Question

1. suppose work input is 25 j, and the output distance is 10 m. factoring in the effect of friction, which must be true about output force? (1 point)

○ it is greater than 2.5 n.
○ it is less than 2.5 n
○ it equals 2.5 n.

Explanation:

Step1: Recall the work formula

The formula for work is \( W = F \times d \), where \( W \) is work, \( F \) is force, and \( d \) is distance.

Step2: Calculate ideal output force (without friction)

If there were no friction, the work input would equal the work output (\( W_{input} = W_{output} \)).

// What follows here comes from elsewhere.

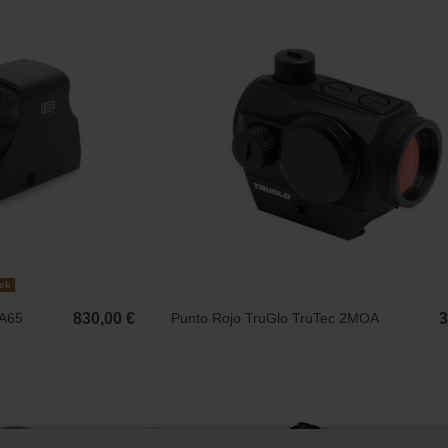
ock
.A65
830,00 €
Punto Rojo TruGlo TruTec 2MOA
3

Given \( W_{input} = 25 \, \text{J} \) and \( d_{output} = 10 \, \text{m} \), we can solve for the ideal output force \( F_{ideal} \):
\( F_{ideal} = \frac{W_{output}}{d_{output}} = \frac{25 \, \text{J}}{10 \, \text{m}} = 2.5 \, \text{N} \).

Step3: Analyze the effect of friction

Friction converts some of the input work into heat (or other forms of energy), so the actual work output (\( W_{actual} \)) is less than the work input (\( W_{input} \)). Using \( W_{actual} = F_{actual} \times d_{output} \), since \( W_{actual} < W_{input} \) and \( d_{output} \) remains \( 10 \, \text{m} \), we have:
\( F_{actual} = \frac{W_{actual}}{d_{output}} < \frac{W_{input}}{d_{output}} = 2.5 \, \text{N} \).

Answer:

It is less than 2.5 N.